"Aku mencintainya, tapi akulah alasan kehancurannya. Bisakah ia tetap mencintaiku setelah tahu akulah penghancurnya?"
Hania, pewaris tunggal keluarga kaya, tiba-tiba menghilang tanpa jejak. Meskipun seluruh sumber daya dan koneksi dikerahkan untuk mencarinya, Hania tetap tak ditemukan. Tidak ada yang tahu, ia menyamar sebagai perawat sederhana untuk merawat Ziyo, seorang pria buta dan lumpuh yang terjebak dalam bayang-bayang masa lalunya.
Di tengah kebersamaan, cinta diam-diam tumbuh di hati mereka. Namun, Hania menyimpan rahasia besar yang tak termaafkan, ia adalah alasan Ziyo kehilangan penglihatannya dan kemampuannya untuk berjalan. Saat kebenaran terungkap, apakah cinta mampu mengalahkan rasa benci? Ataukah Ziyo akan membalas dendam pada wanita yang telah menghancurkannya?
Karya ini diterbitkan atas izin NovelToon 𝕯𝖍𝖆𝖓𝖆𝖆𝟕𝟐𝟒, isi konten hanyalah pandangan pribadi pembuatnya, tidak mewakili NovelToon sendiri
9. Bertekad
“Ziyo, aku sudah menghubungi beberapa agensi perawat,” kata Diva sambil duduk di ruang tengah. Ia memandang Ziyo yang masih terlihat lemah di kursinya. “Tapi kebanyakan sudah penuh atau hanya memiliki perawat dengan jadwal yang terlalu padat. Sementara ini sebelum mendapatkan perawat, tidak apa-apa bukan jika pelayan di rumah ini yang membantumu? Aku akan mencari perawat secepatnya.”

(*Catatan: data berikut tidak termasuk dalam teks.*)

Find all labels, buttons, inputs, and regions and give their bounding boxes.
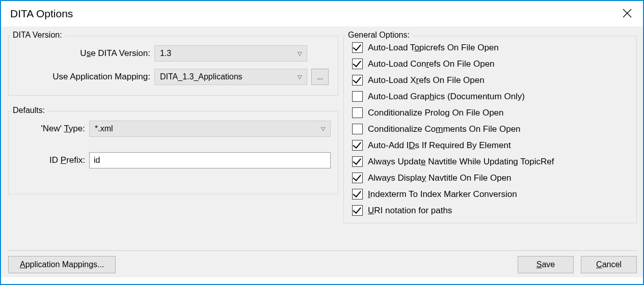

Ziyo hanya mengangguk pelan. “Tak apa-apa. Aku serahkan semuanya padamu.”
Sebelum percakapan mereka berlanjut, bel rumah berbunyi. Diva berdiri dan berjalan menuju pintu utama.
Saat pintu terbuka, Pak Sarwo, satpam di rumah Ziyo, berdiri di samping seorang wanita muda berpenampilan sederhana. Ia mengenakan kacamata tebal, kawat gigi mencolok, dan sebuah tompel besar di pipinya. Pakaian yang dikenakannya tampak bersahaja, jauh dari kesan seorang profesional.
“Selamat sore, Nyonya,” sapa wanita itu dengan suara sopan, sedikit gemetar.
Diva mengerutkan kening, menatapnya penuh selidik. “Kamu siapa?”
“Saya Hania, Nyonya,” jawabnya cepat. “Saya mendengar Anda sedang mencari perawat.”
Diva menyipitkan mata, semakin curiga. “Dari mana kamu tahu soal ini?”
"Saya mendengar dari Pak Sarwo bahwa Anda mencari perawat untuk Tuan Ziyo," jawab Hania seraya melirik pria di sampingnya.
Pak Sarwo yang dilirik pun ikut bersuara, seolah spontan. "Dia ini tetangga saya di kampung, Nyonya." Entah kenapa, ia merasa terdorong untuk membantu gadis yang baru dikenalnya ini, hanya karena melihat ketulusannya.
Diva menghela napas panjang sambil memijit pelipisnya. “Saya mencari perawat, bukan pembantu.”
“Saya memang tidak punya sertifikat perawat, tapi saya pernah merawat paman saya yang sakit stroke selama bertahun-tahun. Saya sangat membutuhkan pekerjaan sekarang. Jika Nyonya berkenan, saya siap membantu merawat Tuan,” ujar Hania, suaranya terdengar mantap meski ada sedikit ketegangan.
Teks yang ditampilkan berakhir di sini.